Morlun possesses superhuman attributes, such as superhuman strength, speed, durability, stamina, agility, and reflexes. Spider-Man states that Morlun hits harder than any foe he had ever battled. When facing the Black Panther, Morlun survived vibranium-core nuclear-tipped shells fired at him and tore through an adamantium net, while in his fight with Spider-Man he survived being inside an exploding building with the only sign he had been present at the explosion being that his clothing and hair were incinerated, his hair returning to its usual length by the time the sun rose a few hours later. Morlun's physical speed, stamina, agility, and reflexes are sufficiently heightened to enable him to keep up with Spider-Man, as well as allowing him to climb several flights of stairs and cover several blocks in only slightly more time than it takes Spider-Man to reach the same destination by web-swinging.

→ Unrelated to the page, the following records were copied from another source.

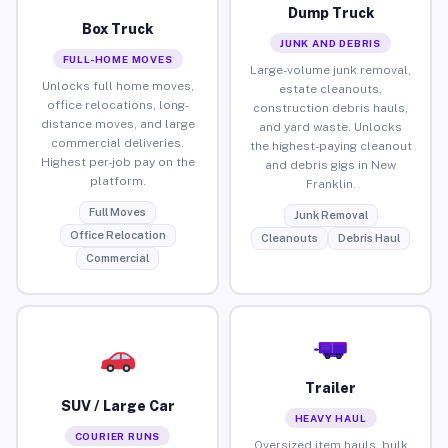
Dump Truck
Box Truck
JUNK AND DEBRIS
FULL-HOME MOVES
Large-volume junk removal,
Unlocks full home moves,
estate cleanouts,
office relocations, long-
construction debris hauls,
distance moves, and large
and yard waste. Unlocks
commercial deliveries.
the highest-paying cleanout
Highest per-job pay on the
and debris gigs in New
platform.
Franklin.
Full Moves
Junk Removal
Office Relocation
Cleanouts
Debris Haul
Commercial
Trailer
SUV / Large Car
HEAVY HAUL
COURIER RUNS
Oversized item hauls, bulk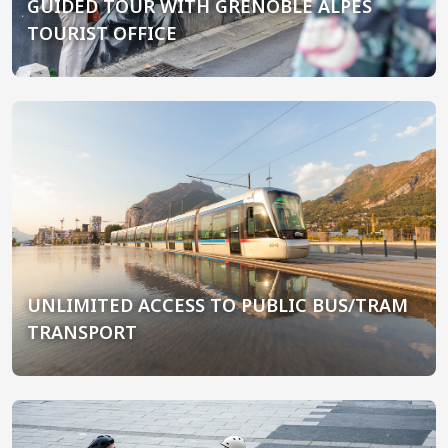
GUIDED TOUR WITH GRENOBLE ALPES
TOURIST OFFICE
UNLIMITED ACCESS TO PUBLIC BUS/TRAM
TRANSPORT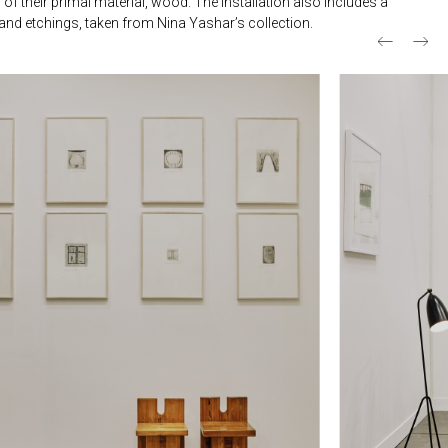
of their primal material, wood. The installation also includes a
s and etchings, taken from Nina Yashar’s collection.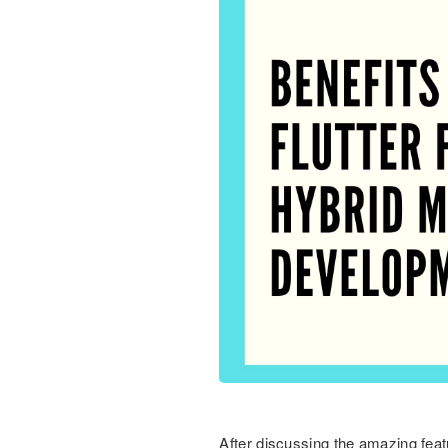
After discussing the amazing featu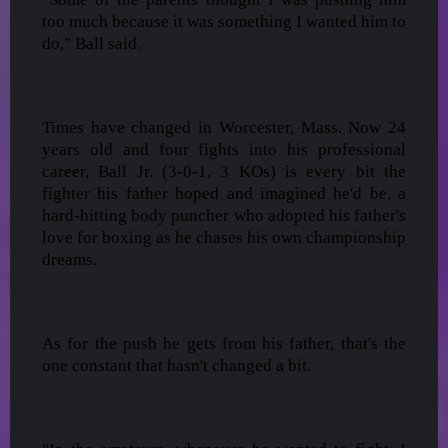
too much because it was something I wanted him to
do," Ball said.
Times have changed in Worcester, Mass. Now 24
years old and four fights into his professional
career, Ball Jr. (3-0-1, 3 KOs) is every bit the
fighter his father hoped and imagined he'd be, a
hard-hitting body puncher who adopted his father's
love for boxing as he chases his own championship
dreams.
As for the push he gets from his father, that's the
one constant that hasn't changed a bit.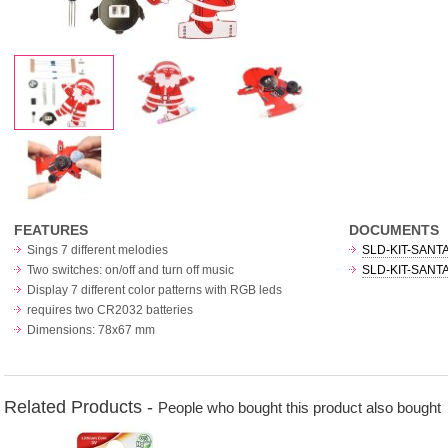
FEATURES
DOCUMENTS
Sings 7 different melodies
SLD-KIT-SANTA
Two switches: on/off and turn off music
SLD-KIT-SANTA 
Display 7 different color patterns with RGB leds
requires two CR2032 batteries
Dimensions: 78x67 mm
Related Products -
People who bought this product also bought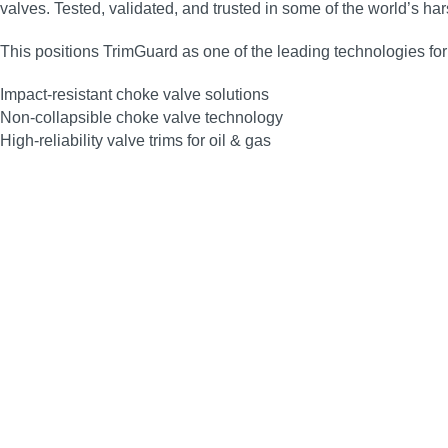
valves. Tested, validated, and trusted in some of the world’s 
This positions TrimGuard as one of the leading technologies for
Impact‑resistant choke valve solutions
Non‑collapsible choke valve technology
High‑reliability valve trims for oil & gas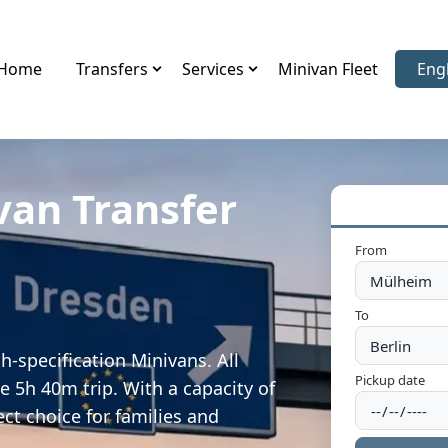
Home
Transfers
Services
Minivan Fleet
Eng
Sele
van Transfer
From
To
-specification Minivans. All
Pickup date
e 5h 40m trip. With a capacity of
ect choice for families and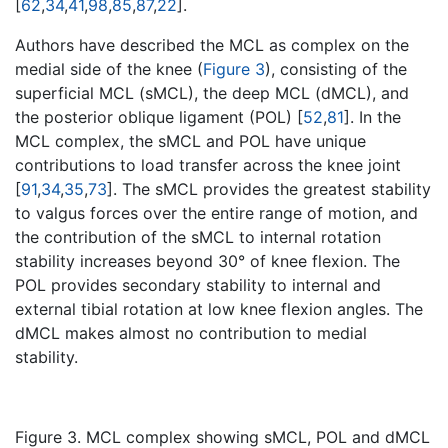
[
62
,
34
,
41
,
98
,
85
,
87
,
22
].
Authors have described the MCL as complex on the
medial side of the knee (
Figure 3
), consisting of the
superficial MCL (sMCL), the deep MCL (dMCL), and
the posterior oblique ligament (POL) [
52
,
81
]. In the
MCL complex, the sMCL and POL have unique
contributions to load transfer across the knee joint
[
91
,
34
,
35
,
73
]. The sMCL provides the greatest stability
to valgus forces over the entire range of motion, and
the contribution of the sMCL to internal rotation
stability increases beyond 30° of knee flexion. The
POL provides secondary stability to internal and
external tibial rotation at low knee flexion angles. The
dMCL makes almost no contribution to medial
stability.
Figure 3. MCL complex showing sMCL, POL and dMCL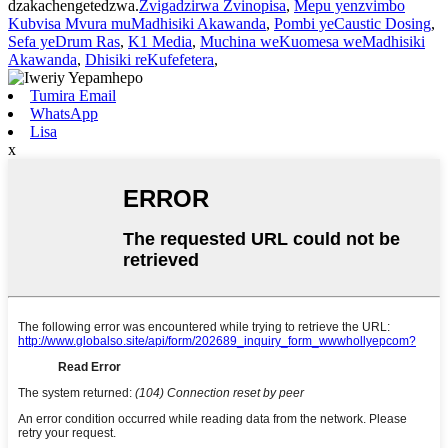
dzakachengetedzwa.
Zvigadzirwa Zvinopisa
,
Mepu yenzvimbo
Kubvisa Mvura muMadhisiki Akawanda
,
Pombi yeCaustic Dosing
,
Sefa yeDrum Ras
,
K1 Media
,
Muchina weKuomesa weMadhisiki
Akawanda
,
Dhisiki reKufefetera
,
Tumira Email
WhatsApp
Lisa
x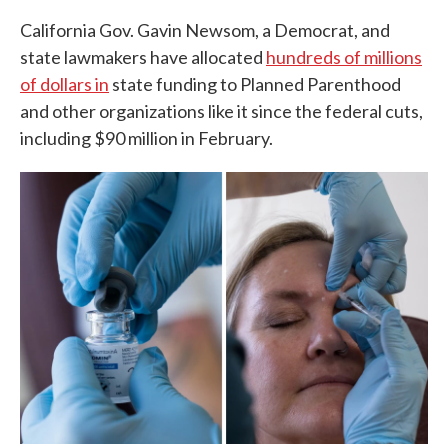
California Gov. Gavin Newsom, a Democrat, and
state lawmakers have allocated
hundreds of millions
of dollars in
state funding to Planned Parenthood
and other organizations like it since the federal cuts,
including $90 million in February.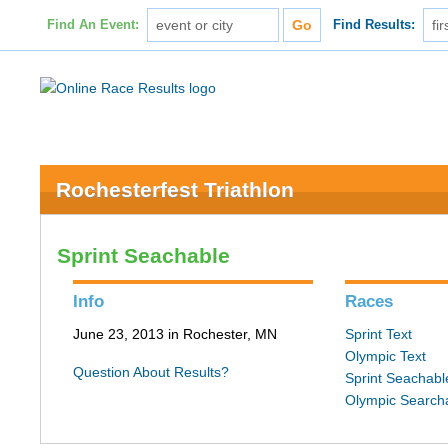
Find An Event:
Find Results:
Rochesterfest Triathlon
Sprint Seachable
Info
Races
June 23, 2013 in Rochester, MN
Sprint Text
Olympic Text
Question About Results?
Sprint Seachabl
Olympic Search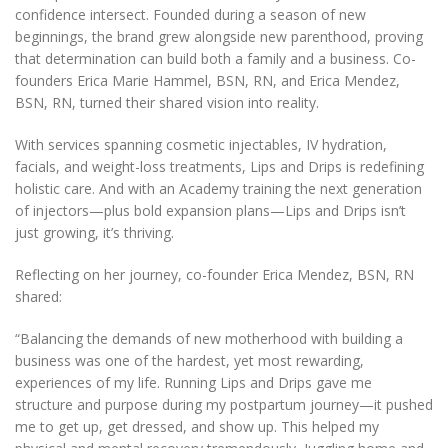
confidence intersect. Founded during a season of new
beginnings, the brand grew alongside new parenthood, proving
that determination can build both a family and a business. Co-
founders Erica Marie Hammel, BSN, RN, and Erica Mendez,
BSN, RN, turned their shared vision into reality.
With services spanning cosmetic injectables, IV hydration,
facials, and weight-loss treatments, Lips and Drips is redefining
holistic care. And with an Academy training the next generation
of injectors—plus bold expansion plans—Lips and Drips isn’t
just growing, it’s thriving.
Reflecting on her journey, co-founder Erica Mendez, BSN, RN
shared:
“Balancing the demands of new motherhood with building a
business was one of the hardest, yet most rewarding,
experiences of my life. Running Lips and Drips gave me
structure and purpose during my postpartum journey—it pushed
me to get up, get dressed, and show up. This helped my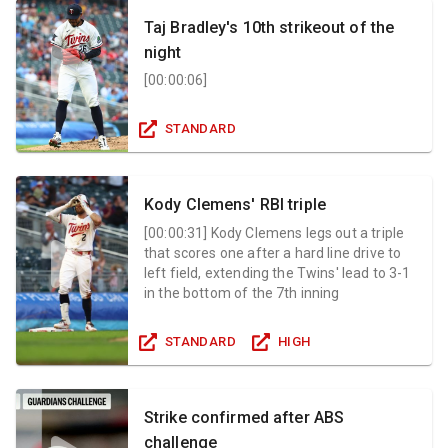
Taj Bradley's 10th strikeout of the
night
[
00:00:06
]
STANDARD
Kody Clemens' RBI triple
[
00:00:31
]
Kody Clemens legs out a triple
that scores one after a hard line drive to
left field, extending the Twins' lead to 3-1
in the bottom of the 7th inning
STANDARD
HIGH
Strike confirmed after ABS
challenge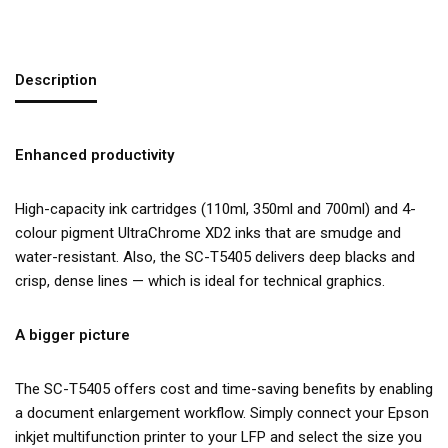
Description
Enhanced productivity
High-capacity ink cartridges (110ml, 350ml and 700ml) and 4-
colour pigment UltraChrome XD2 inks that are smudge and
water-resistant. Also, the SC-T5405 delivers deep blacks and
crisp, dense lines — which is ideal for technical graphics.
A bigger picture
The SC-T5405 offers cost and time-saving benefits by enabling
a document enlargement workflow. Simply connect your Epson
inkjet multifunction printer to your LFP and select the size you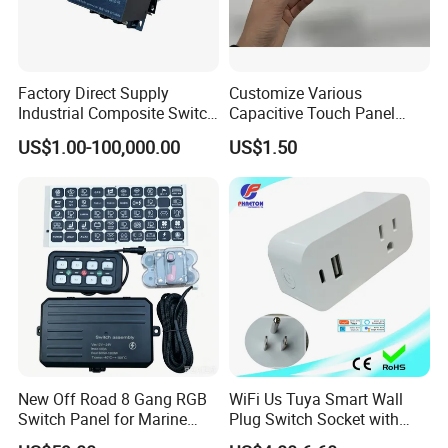
Factory Direct Supply
Customize Various
Industrial Composite Switch
Capacitive Touch Panel
Hybrid Switch for Low
Membrane Switches for
US$1.00-100,000.00
US$1.50
Voltage Reactive Power
Household Appliances
Compensation Capacitor
Bankhigh Precision
Intelligent Composite
FAQ
New Off Road 8 Gang RGB
WiFi Us Tuya Smart Wall
Switch Panel for Marine
Plug Switch Socket with
Truck Boat
USB Type C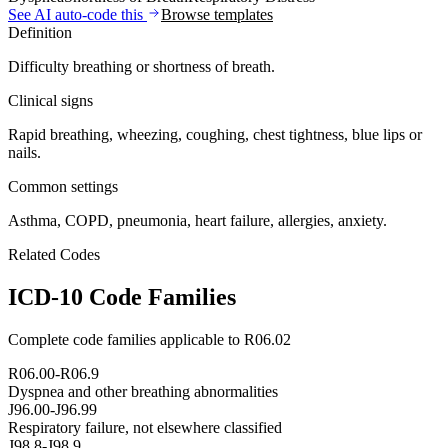
See AI auto-code this
Browse templates
Definition
Difficulty breathing or shortness of breath.
Clinical signs
Rapid breathing, wheezing, coughing, chest tightness, blue lips or
nails.
Common settings
Asthma, COPD, pneumonia, heart failure, allergies, anxiety.
Related Codes
ICD-10 Code Families
Complete code families applicable to
R06.02
R06.00-R06.9
Dyspnea and other breathing abnormalities
J96.00-J96.99
Respiratory failure, not elsewhere classified
J98.8-J98.9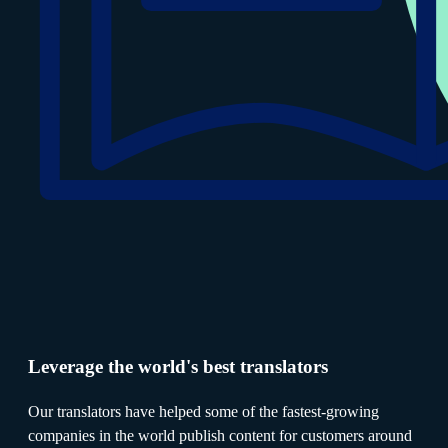
Leverage the world's best translators
Our translators have helped some of the fastest-growing
companies in the world publish content for customers around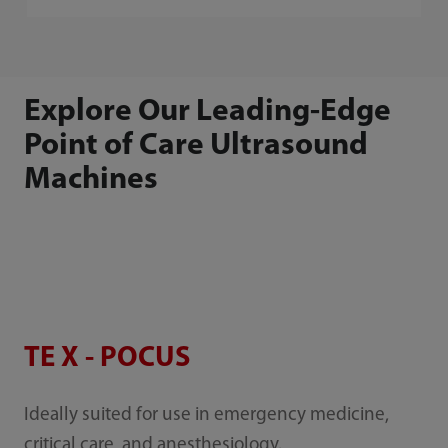
Explore Our Leading-Edge
Point of Care Ultrasound
Machines
TE X - POCUS
Ideally suited for use in emergency medicine,
critical care, and anesthesiology.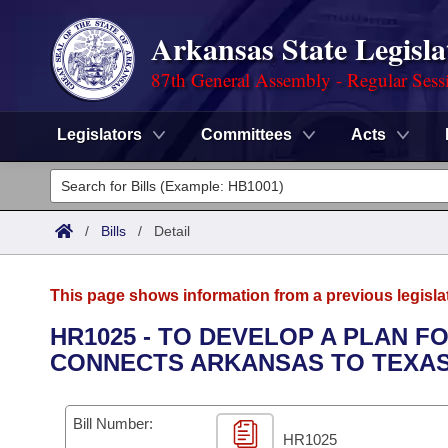
Arkansas State Legisla
87th General Assembly - Regular Sess
Legislators
Committees
Acts
Legislators
List All
Committees
/
Bills
/
Detail
Joint
Acts
Search
This page shows information from a previous legisla
Search by Range
Bills
Senate
District Finder
HR1025 - TO DEVELOP A PLAN FO
CONNECTS ARKANSAS TO TEXAS
Search by Range
Calendars
Advanced Search
House
Meetings and Events
Arkansas Law
Advanced Search
Code Sections Amended
Bill Number:
Task Force
HR1025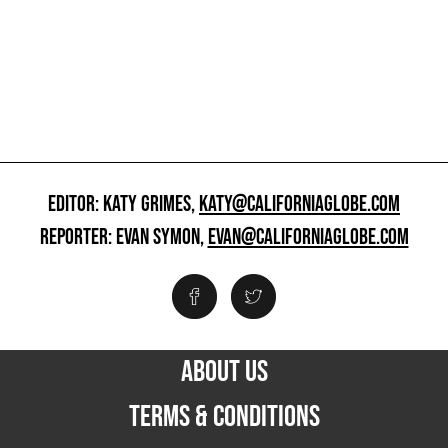
EDITOR: KATY GRIMES,
KATY@CALIFORNIAGLOBE.COM
REPORTER: EVAN SYMON,
EVAN@CALIFORNIAGLOBE.COM
ABOUT US
TERMS & CONDITIONS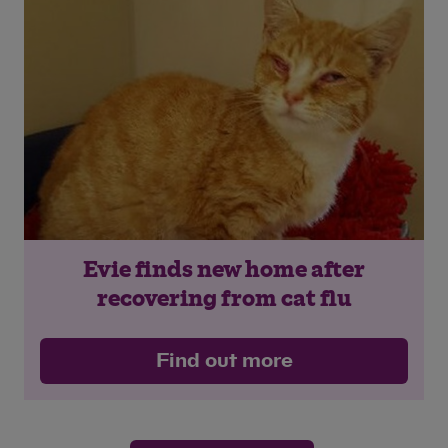
Evie finds new home after
recovering from cat flu
Find out more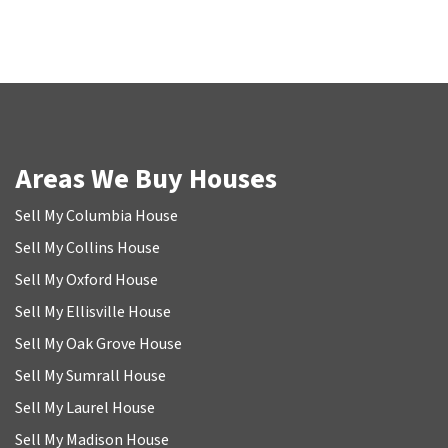
Areas We Buy Houses
Sell My Columbia House
Sell My Collins House
Sell My Oxford House
Sell My Ellisville House
Sell My Oak Grove House
Sell My Sumrall House
Sell My Laurel House
Sell My Madison House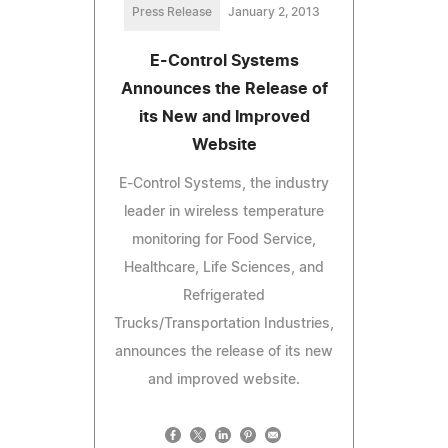
Press Release
January 2, 2013
E-Control Systems
Announces the Release of
its New and Improved
Website
E-Control Systems, the industry
leader in wireless temperature
monitoring for Food Service,
Healthcare, Life Sciences, and
Refrigerated
Trucks/Transportation Industries,
announces the release of its new
and improved website.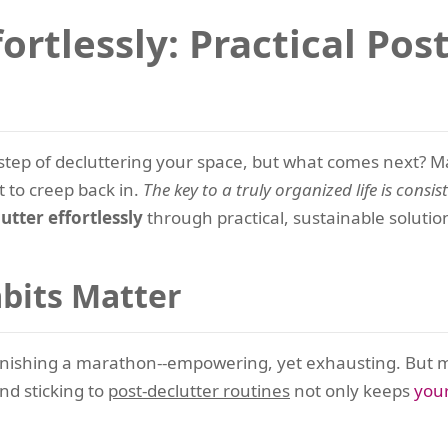
ortlessly: Practical Pos
tep of decluttering your space, but what comes next? M
t to creep back in.
The key to a truly organized life is consist
tter effortlessly
through practical, sustainable soluti
bits Matter
 finishing a marathon--empowering, yet exhausting. But 
d sticking to
post-declutter routines
not only keeps
you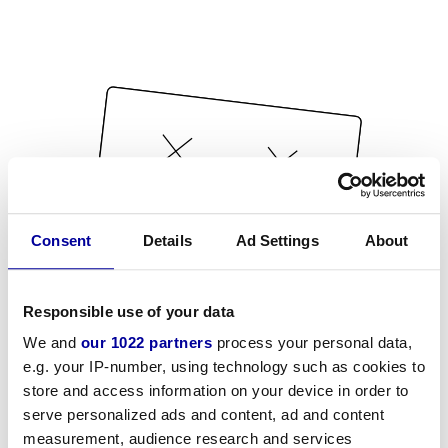
Consent
Details
Ad Settings
About
Responsible use of your data
We and
our 1022 partners
process your personal data,
e.g. your IP-number, using technology such as cookies to
store and access information on your device in order to
serve personalized ads and content, ad and content
measurement, audience research and services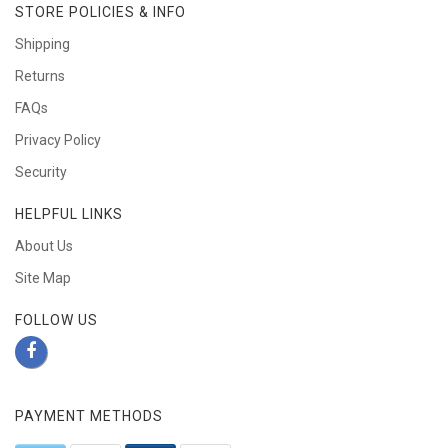
STORE POLICIES & INFO
Shipping
Returns
FAQs
Privacy Policy
Security
HELPFUL LINKS
About Us
Site Map
FOLLOW US
PAYMENT METHODS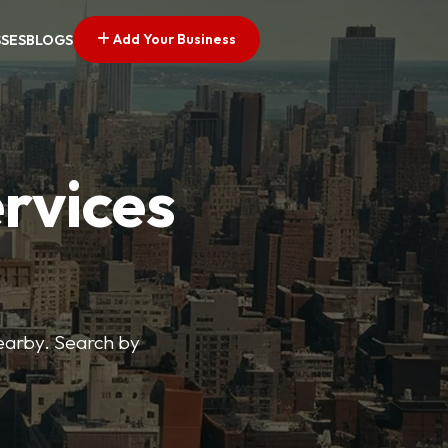
Add Your Business
SSES
BLOGS
ervices
nearby. Search by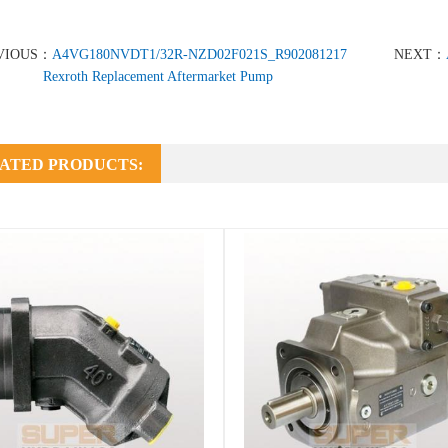
VIOUS：
A4VG180NVDT1/32R-NZD02F021S_R902081217
NEXT：
Rexroth Replacement Aftermarket Pump
ATED PRODUCTS: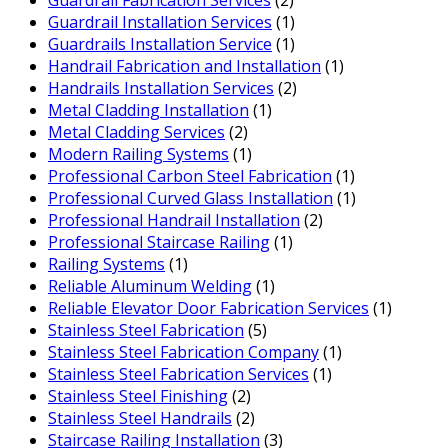
Guardrail Fabrication Services
(2)
Guardrail Installation Services
(1)
Guardrails Installation Service
(1)
Handrail Fabrication and Installation
(1)
Handrails Installation Services
(2)
Metal Cladding Installation
(1)
Metal Cladding Services
(2)
Modern Railing Systems
(1)
Professional Carbon Steel Fabrication
(1)
Professional Curved Glass Installation
(1)
Professional Handrail Installation
(2)
Professional Staircase Railing
(1)
Railing Systems
(1)
Reliable Aluminum Welding
(1)
Reliable Elevator Door Fabrication Services
(1)
Stainless Steel Fabrication
(5)
Stainless Steel Fabrication Company
(1)
Stainless Steel Fabrication Services
(1)
Stainless Steel Finishing
(2)
Stainless Steel Handrails
(2)
Staircase Railing Installation
(3)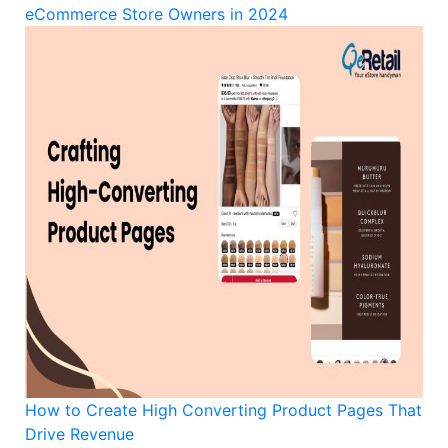
eCommerce Store Owners in 2024
How to Create High Converting Product Pages That
Drive Revenue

Morlun has existed for centuries, if not longer, and is a relentless and remorseless stalker. Once Morlun has physically touched somebody, that person is permanently "imprinted" in Morlun's senses, allowing him to track them down from anywhere on Earth.

==Reception==
===Accolades===
- In 2020, CBR.com ranked Morlun 9th in their "Marvel: 10 Famous Villains From The 2000s To Bring Back" list and included him in their "Spider-Man: The Best New Villains of the Century" list.
- In 2022, Screen Rant ranked Morlun 1st in their "10 Most Powerful Silk Villains In Marvel Comics" list and included him in their "15 Most Powerful Black Panther Villains" list.
- In 2022, CBR.com ranked Morlun 2nd in their "Spider-Man's 10 Coolest Villains" list and 4th in their "10 Most Violent Spider-Man Villains" list.

==Other versions==
- In the 5-issue limited series continuation of Spider-Man: The Animated Series titled Spider-Man '94, written by J. M. DeMatteis with art by Jim Towe, Morlun appears as the main antagonist. This version is the sole survivor and heir to the ancient kingdom of Lokka, who has wondered the Earth for millennia, and having adopted numerous identities, the latest being Ezekiel Sims. This version is also the creator of Kaine.

==In other media==
- Morlun appears as a boss in Spider-Man Unlimited, voiced by Travis Willingham.
- Morlun appears as a boss in Marvel: Avengers Alliance.